Jeff Kavanaugh, VP and Head at Infosys Knowledge Institute, gave me a statement in 2021, reflecting on this prediction from the past. He agrees that it has shaken out just as our tech wizards foresaw, saying that “IoT proliferation and affordability did indeed create a connected infrastructure that powered intelligent automation, and this foundation has made many use cases functionally feasible and economically viable.”
John Grimm of Thales Security even got a little more specific in our predictions article five years ago, saying that the hundreds of IoT platforms in existence would start to consolidate. He was right: Industry analyst Fredrik Stålbrand of Berg Insight went on to state in June 2018 that merger and acquisition activity had risen sharply and the market had entered a “consolidation phase.”
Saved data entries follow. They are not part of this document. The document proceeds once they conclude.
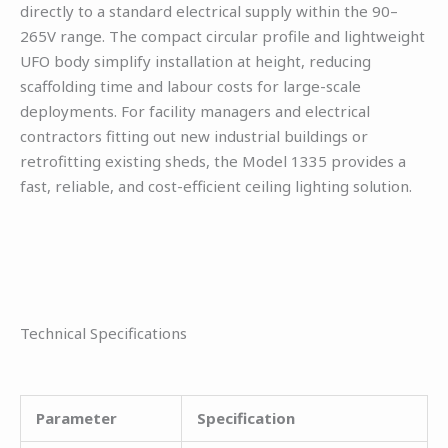
directly to a standard electrical supply within the 90–
265V range. The compact circular profile and lightweight
UFO body simplify installation at height, reducing
scaffolding time and labour costs for large-scale
deployments. For facility managers and electrical
contractors fitting out new industrial buildings or
retrofitting existing sheds, the Model 1335 provides a
fast, reliable, and cost-efficient ceiling lighting solution.
Technical Specifications
Parameter
Specification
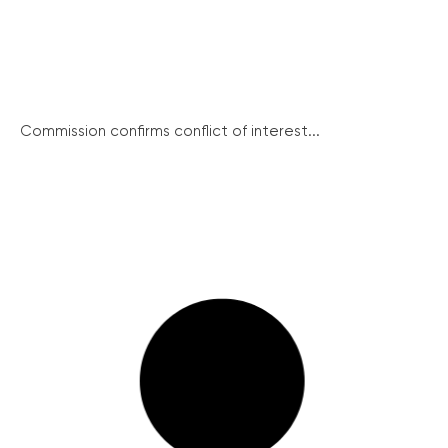
Commission confirms conflict of interest...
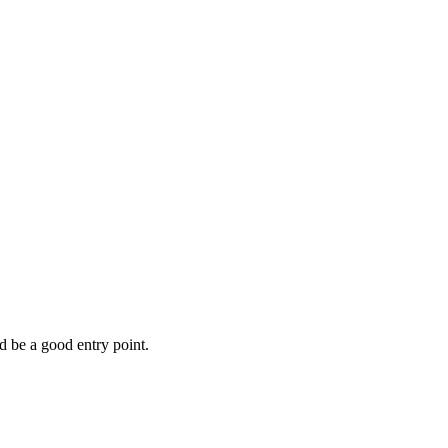
d be a good entry point.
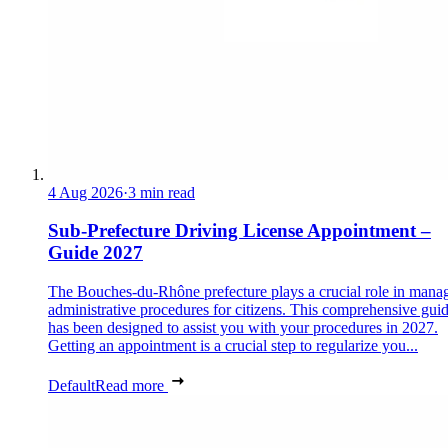
4 Aug 2026
·
3 min read
Sub-Prefecture Driving License Appointment –
Guide 2027
The Bouches-du-Rhône prefecture plays a crucial role in mana
administrative procedures for citizens. This comprehensive gui
has been designed to assist you with your procedures in 2027.
Getting an appointment is a crucial step to regularize you...
Default
Read more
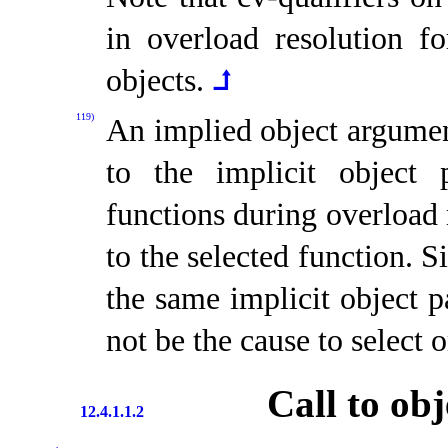
in overload resolution f
objects
.
⮥
119)
An implied object argumen
to the implicit object 
functions during overload 
to the selected function
.
S
the same implicit object p
not be the cause to select o
Call to obj
12.4.1.1.2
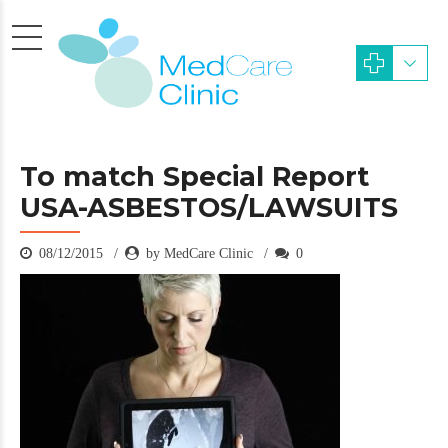
To match Special Report
USA-ASBESTOS/LAWSUITS
08/12/2015
by MedCare Clinic
0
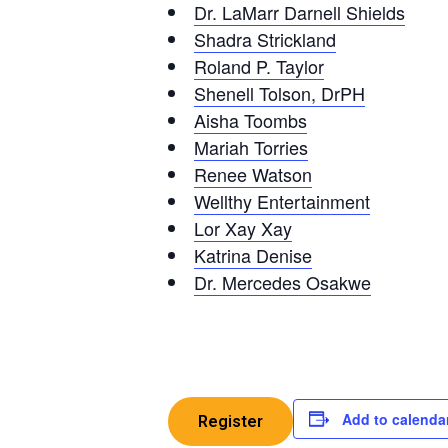
Dr. LaMarr Darnell Shields
Shadra Strickland
Roland P. Taylor
Shenell Tolson, DrPH
Aisha Toombs
Mariah Torries
Renee Watson
Wellthy Entertainment
Lor Xay Xay
Katrina Denise
Dr. Mercedes Osakwe
Add to calenda
Register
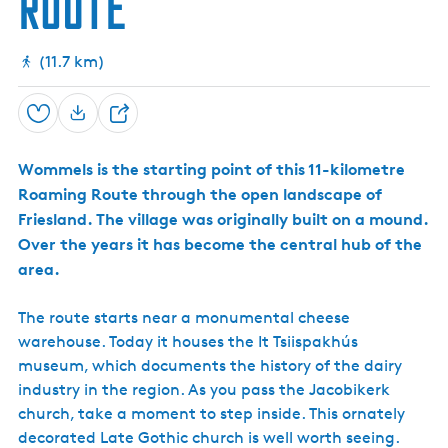
Route
r
h
k
g
D
w
i
e
(11.7 km)
k
r
e
d
Save
S
h
Wommels is the starting point of this 11-kilometre
a
Roaming Route through the open landscape of
r
Friesland. The village was originally built on a mound.
e
Over the years it has become the central hub of the
area.
The route starts near a monumental cheese
warehouse. Today it houses the It Tsiispakhús
museum, which documents the history of the dairy
industry in the region. As you pass the Jacobikerk
church, take a moment to step inside. This ornately
decorated Late Gothic church is well worth seeing.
But it wasn't until 2021 that the number of IoT companies began to decline on the whole. According to research by IoT Analytics, 613 IoT platform companies were operating in 2021, a number that dropped just slightly from 620 in 2019, after years of steady increases.
This header encompassed two different predictors back in our original article, and we were able to get in touch with both of them to check one two very different responses. First up is Mike Fitzmaurice, Chief Evangelist and VP of North America at WEBCON, who foresaw that AI and machine learning would soon be “packaged and provided to the average end-user” in more accessible ways.
And now AI has indeed come a long way from a niche technology that required constant care and feeding from computer scientists to make it work, as Fitzmaurice explains it:
“Today, AI-driven services are available as general-purpose components from a variety of companies. Do you want to analyze text for keywords and general sentiment? Translate languages? We use it here at WEBCON for automatic forms processing and for pattern analysis to look for processes that have run amok. It’s all AI-driven now, and most people do not need to spend a minute understanding how it works. So yeah – I nailed that one.”
The other predictor, Mark Baldino, cofounder of UX design firm Fuzzy Math, had tougher luck. He anticipated the use of “tools for the design of AI as well a design language for it,” and we haven't really seen either.
Instead, Baldino reflected on a different type of growth in the design industry. Here's his full response:
“For the most part, my prediction has not come true. While we haven't seen any progress on tools to support the design of AI or a design language, we have seen the increased importance of ethical design practices. Ethical design is the advocacy of human needs superseding technology and commercial needs. Designers are taking the moral obligations of the design of products much more seriously and attempting to understand the human impact of their design decisions. For AI, designers are more aware that algorithms within applications focus on making products more ‘sticky' and more profitable. But there is a growing obligation to design products that benefit humans. So instead of AI helping designers, as predicted, designers now play an increasingly important role in ensuring positive impacts of AI.”
The intersection of AI and design may not have played out quite as anticipated, but it's definitely a fascinating field that still has surprises left for us.
We ended our raft of predictions for the future back in 2017 by going broad, with a note from Jeff Kavanaugh of the Infosys Knowledge Institute about the need for humanity to understand its own tech changes, rather than simply keep changing more. It's as true now as it was then, Kavanaugh noted when we got back in touch this year.
“Much has happened since the 2018 predictions… Yet they still ring true today. The pace of change continued to exceed traditional capacity to absorb, and companies had to dramatically change their ability to sense, act, and respond, like a living enterprise,” he says.
As 2022 dawns, take a moment to consider your relationship to the technology in your life. After all, staying present in your reality is just as important as predicting the future and sometimes it can be a lot more difficult.